Logan County Memories

As we grow older, memories of our past become more precious to us. The grocery stores, churches, schools, and the people we knew hold a special place in our heart and remembering these people, places, and things become particularly important.

This page was created to provide a place to preserve and share these special Logan County memories. If you would like to share a story about your Logan County memories, please email it to the admin at loganwv.us@gmail.com.

My Childhood Memory of Greenville
By Roger Egnor
February 1, 2014

The house has been torn down, those that lived in the house have at one time or another, have died, except for two.

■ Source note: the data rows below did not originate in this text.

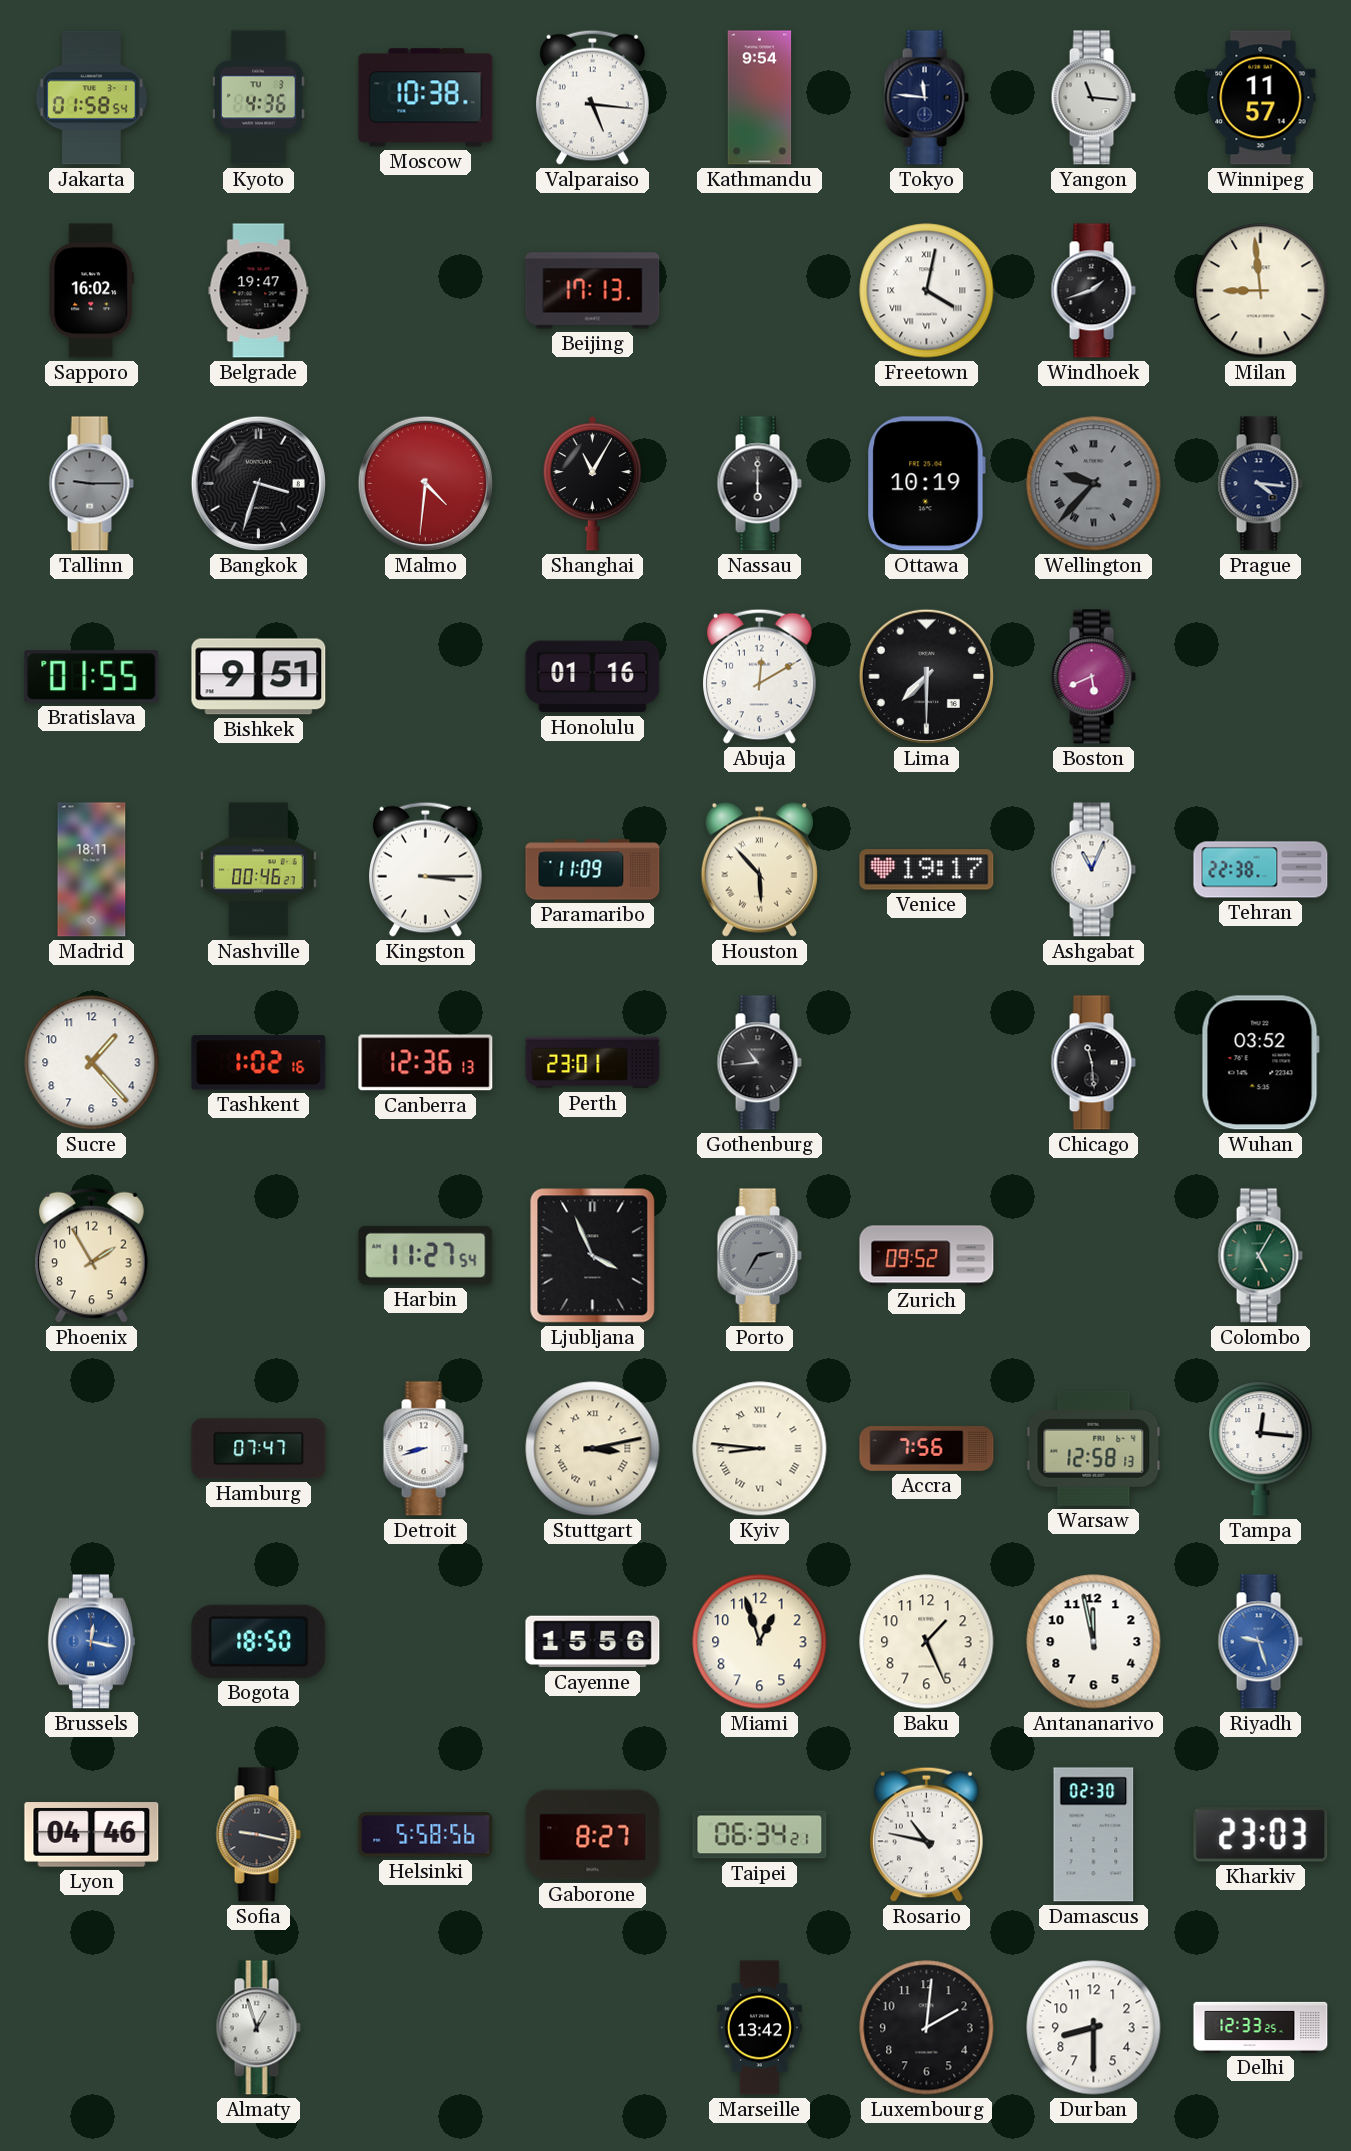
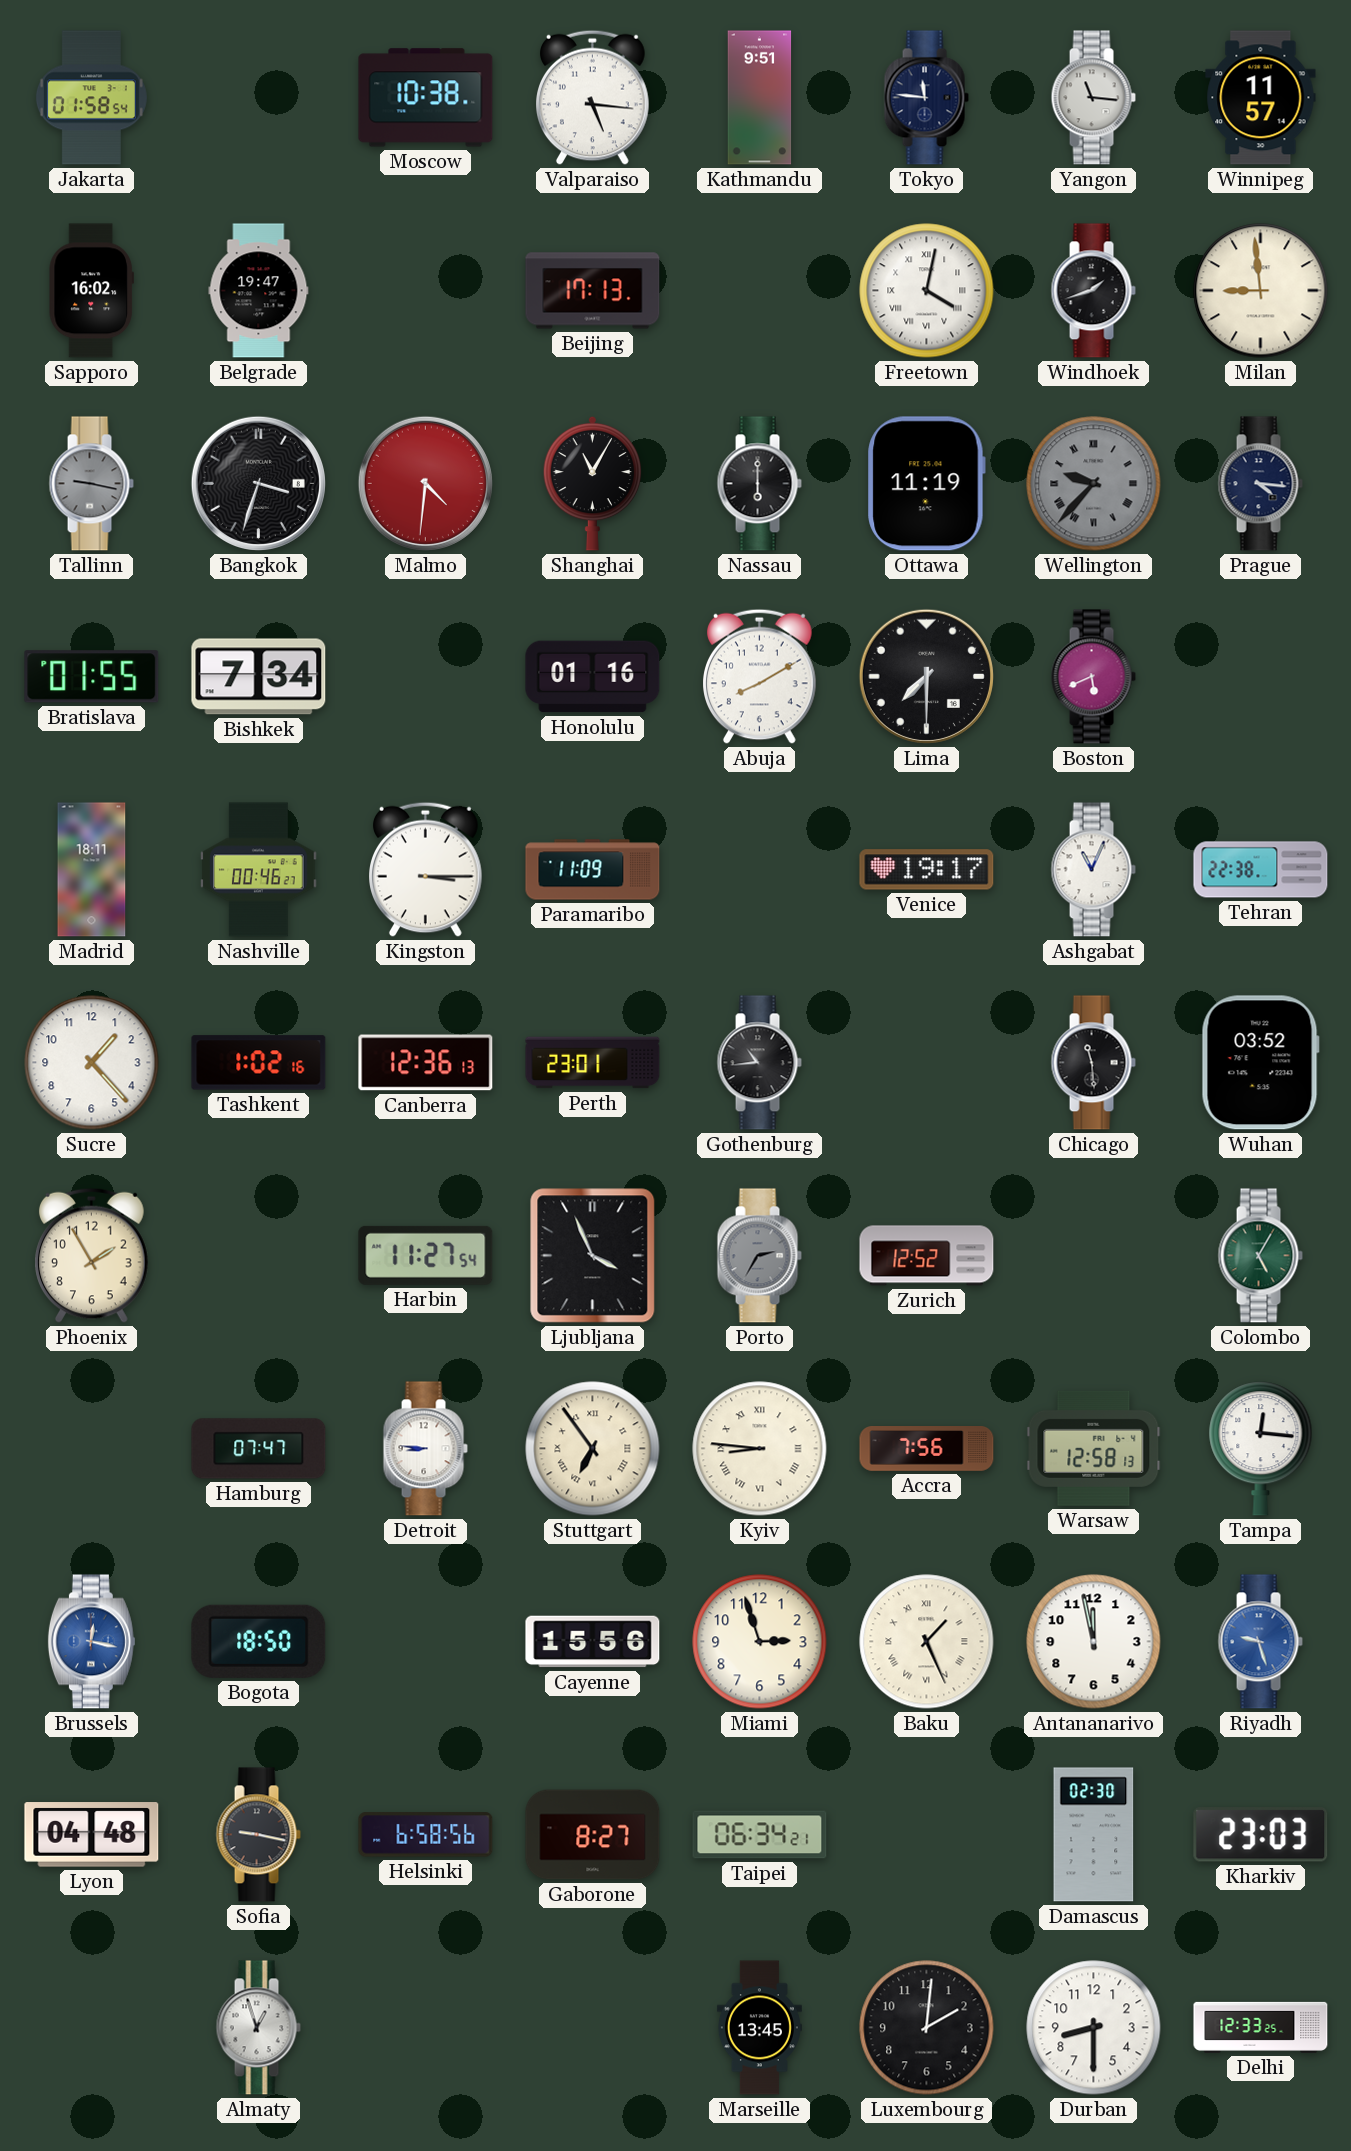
Kyoto: 4:36 -> none
Kathmandu: 9:54 -> 9:51
Tallinn: 9:15 -> 9:17
Ottawa: 10:19 -> 11:19
Bishkek: 9:51 -> 7:34
Abuja: 12:10 -> 8:10
Houston: 5:53 -> none
Zurich: 09:52 -> 12:52
Detroit: 8:42 -> 8:46
Stuttgart: 3:13 -> 6:54
Miami: 12:57 -> 2:57
Baku numerals: Arabic -> Roman
Lyon: 04:46 -> 04:48
Helsinki: 5:58 -> 6:58
Rosario: 10:47 -> none
Marseille: 13:42 -> 13:45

Prior to their deaths, and during the summer, her daughters and other family members would either come in from out of State, or come by to join in with their instruments. I have seen and sit in, listening to of course, to some of the best Gospel and Bluegrass Pickers West Virginia had to offer. It would start off with the family members playing, word would spread throughout Greenville and other communities as well, that Bluegrass and Gospel Music was being played, and soon there would be a house full of Pickers. They would begin on Friday Night and play the entire weekend. At her wake, Bluegrass and Gospel music was played most all night. Some of those Pickers (but just a few I suppose), are still alive today, playing and singing some of those old traditional Bluegrass and Gospel Songs. How I loved those times, and I often wonder back trying to reclaim some of my precious memories. Buddy Grimmett, if you read this, I’m sure you can recall those times as well as myself. Thank You Buddy for helping in the making of my precious memory. I’m sure you remember most if not all the Pickers that participated, and to whom I’m writing about as well.

Henlawson Ghost Story
October 27, 2013
Henlawson RR BridgeIn the summer of 1957, a group of us were playing in the backyard after dark. After a while we stopped playing and settled down on the back steps to talk. After a few minutes, one of us pointed out a couple walking across the railroad bridge about 500 feet away. We thought nothing about it and continued to talk. A few minutes later the dogs started barking and we saw this same formally-dressed couple walking down the back alley about 50 feet away. After the couple walked down a path to the river bank and out of sight, we turned and looked at each other and were immediately startled. Although we were sitting only a few feet from one another, we could barely see each another. But yet we saw the couple walking in the darkness very clearly. Scared out of our wits, we ran as quickly as we could inside. We no longer played outside after dark that year.

August 1, 2013
By Lana Guiler

William and Elsie Gore Dingess home, Verdunville, WV

Photo by Nausie Dingess

This photo shows the former William “Will” and Elsie Gore Dingess home in Verdunville, WV. The location is on County Highway 5, west out of Logan (also called Mud Fork Road). I was born in this house in 1941. The home is no longer there, and when I last saw the property four years ago, a trailer home was occupying that space. The store and adjacent gas station next to the home were operated by Dingess and Gore family members. Those structures are also gone, but there is a piece of equipment from the gas station that is still in the ground. Hill Road, next to this property, leads up to a cemetery where, among others, my granddad Will Dingess is buried. He died in #20 coal mine accident in 1933. While my dad, Franklin Shuff, was in the Navy, my mother, Emily Dingess Shuff, and I lived with Grandma Dingess. She allowed coal miners to live there as boarders to help make ends meet. She and mother got up early every morning and killed chickens that were kept in the yard. I remember watching them ring the chickens’ necks, dip them in a big pot of boiling water, pluck their feathers off and cup them up for cooking. Then, the kitchen was a very busy place with cooking chicken, biscuits and milk gravy. Some of that was eaten for breakfast with eggs, and some packed up in the miners’ lunch pails. The only other things I remember about the miners were how dirty they were when they came home – the whites of their eyes stood out and seemed scary to me. If I remember correctly, they took baths outside before coming in. And I remember how, after dinner, they went up to their rooms and turned on a radio. I can hear the soulful country music now.